- Extracted page text data:
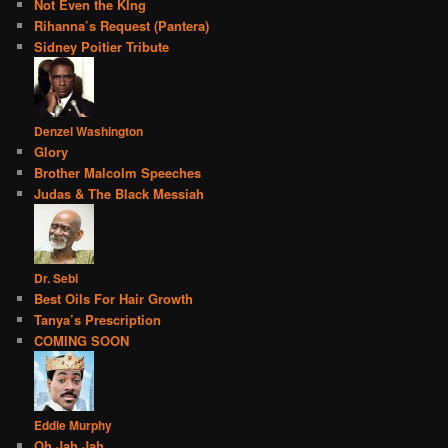
Not Even the KIng
Rihanna’s Request (Pantera)
Sidney Poitier Tribute
Denzel Washington
Glory
Brother Malcolm Speeches
Judas & The Black Messiah
Dr. Sebi
Best Oils For Hair Growth
Tanya’s Prescription
COMING SOON
Eddie Murphy
Oh Jah Jah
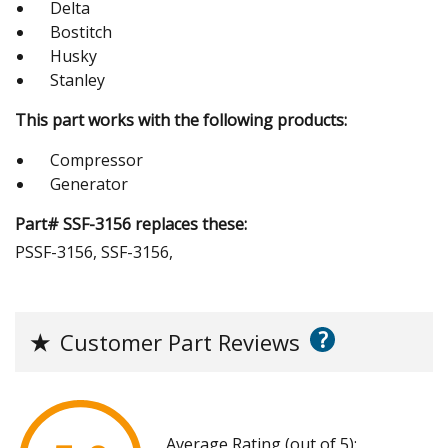
Delta
Bostitch
Husky
Stanley
This part works with the following products:
Compressor
Generator
Part# SSF-3156 replaces these:
PSSF-3156, SSF-3156,
?
★
Customer Part Reviews
Average Rating (out of 5):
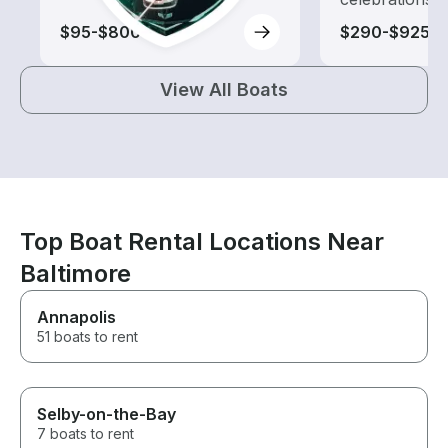
$95-$800
$290-$925
View All Boats
Top Boat Rental Locations Near
Baltimore
Annapolis
51 boats to rent
Selby-on-the-Bay
7 boats to rent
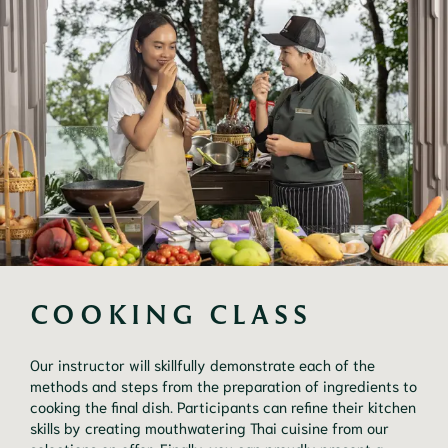
COOKING CLASS
Our instructor will skillfully demonstrate each of the
methods and steps from the preparation of ingredients to
cooking the final dish. Participants can refine their kitchen
skills by creating mouthwatering Thai cuisine from our
selections on offer. Finally, you can proudly present a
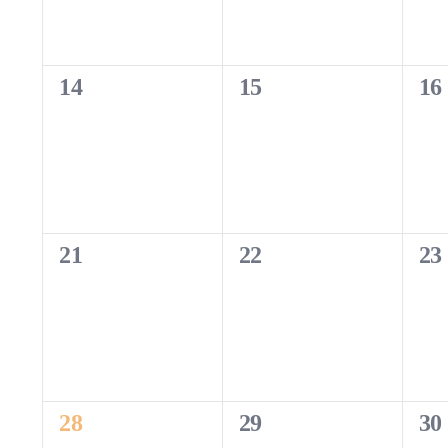
0
0
0
14
15
16
events,
events,
eve
0
0
0
21
22
23
events,
events,
eve
1
0
0
28
29
30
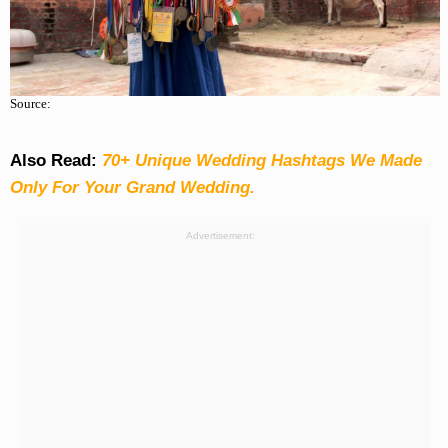
Source:
Also Read:
70+ Unique Wedding Hashtags We Made
Only For Your Grand Wedding.
Advertisement:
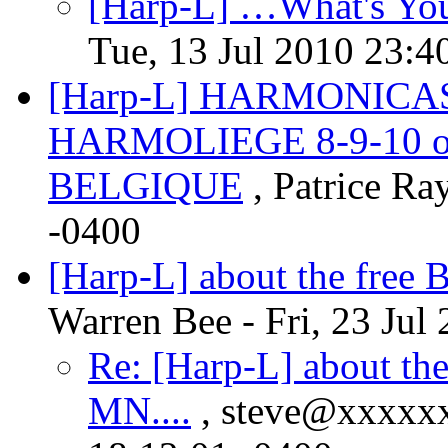
[Harp-L] …What's You
Tue, 13 Jul 2010 23:4
[Harp-L] HARMONICAS
HARMOLIEGE 8-9-10 oc
, Patrice Ra
-0400
[Harp-L] about the free 
Warren Bee - Fri, 23 Jul
Re: [Harp-L] about the
MN....
, steve@xxxxxx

- What the task requires:
Your copy of the data above should match it exactly, apart from the images.

- Task result:
Not Even the KIng
Rihanna’s Request (Pantera)
Sidney Poitier Tribute
Denzel Washington
Glory
Brother Malcolm Speeches
Judas & The Black Messiah
Dr. Sebi
Best Oils For Hair Growth
Tanya’s Prescription
COMING SOON
Eddie Murphy
Oh Jah Jah
Delta
Bostitch
Husky
Stanley
This part works with the following products:
Compressor
Generator
Part# SSF-3156 replaces these:
PSSF-3156, SSF-3156,
?
★
Customer Part Reviews
Average Rating (out of 5):
$95-$800
$290-$925
View All Boats
Top Boat Rental Locations Near
Baltimore
Annapolis
51 boats to rent
Selby-on-the-Bay
7 boats to rent
COOKING CLASS
Our instructor will skillfully demonstrate each of the
methods and steps from the preparation of ingredients to
cooking the final dish. Participants can refine their kitchen
skills by creating mouthwatering Thai cuisine from our
selections on offer. Finally, you can proudly present a
0
0
0
14
15
16
events,
events,
eve
0
0
0
21
22
23
events,
events,
eve
1
0
0
28
29
30
Source:
Also Read:
70+ Unique Wedding Hashtags We Made
Only For Your Grand Wedding.
Advertisement:
[Harp-L] …What's You
Tue, 13 Jul 2010 23:4
[Harp-L] HARMONICAS
HARMOLIEGE 8-9-10 oc
, Patrice Ra
-0400
[Harp-L] about the free 
Warren Bee - Fri, 23 Jul
Re: [Harp-L] about the
MN....
, steve@xxxxxx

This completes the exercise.